:: ASSIGNMENT ::
Copy out, from the data below, each line in which the word "Policy" occurs.

:: EXERCISE INPUTS ::
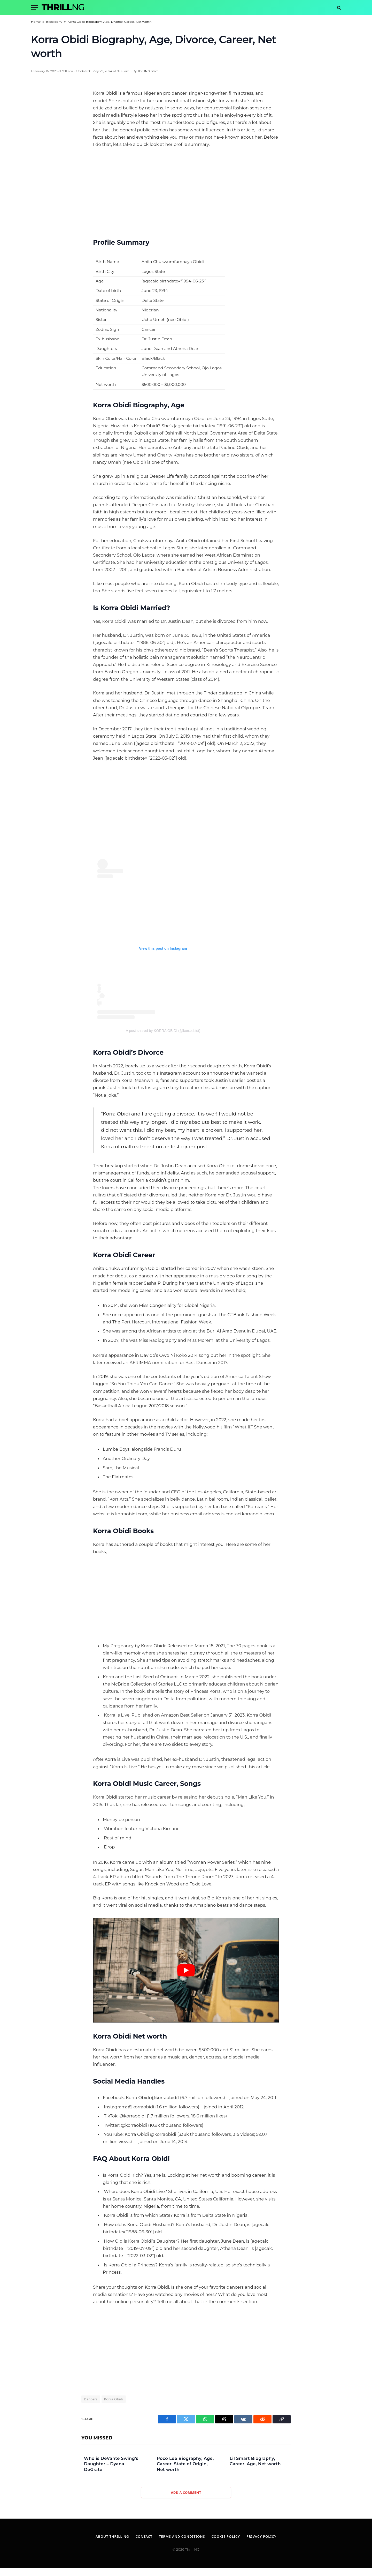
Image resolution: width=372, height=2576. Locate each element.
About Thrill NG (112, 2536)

...

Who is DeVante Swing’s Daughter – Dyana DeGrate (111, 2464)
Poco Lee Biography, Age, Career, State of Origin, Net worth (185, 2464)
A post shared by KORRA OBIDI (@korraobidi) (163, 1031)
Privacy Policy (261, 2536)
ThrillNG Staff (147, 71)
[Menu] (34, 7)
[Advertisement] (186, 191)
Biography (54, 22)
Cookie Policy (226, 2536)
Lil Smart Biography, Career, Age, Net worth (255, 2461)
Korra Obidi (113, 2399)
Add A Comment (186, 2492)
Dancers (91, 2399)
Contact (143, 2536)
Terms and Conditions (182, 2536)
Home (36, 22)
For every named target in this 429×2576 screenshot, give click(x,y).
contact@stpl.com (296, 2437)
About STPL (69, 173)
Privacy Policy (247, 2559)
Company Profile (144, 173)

:: WRITTEN REPLY ::
Privacy Policy (261, 2536)
Cookie Policy (226, 2536)
Privacy Policy (247, 2559)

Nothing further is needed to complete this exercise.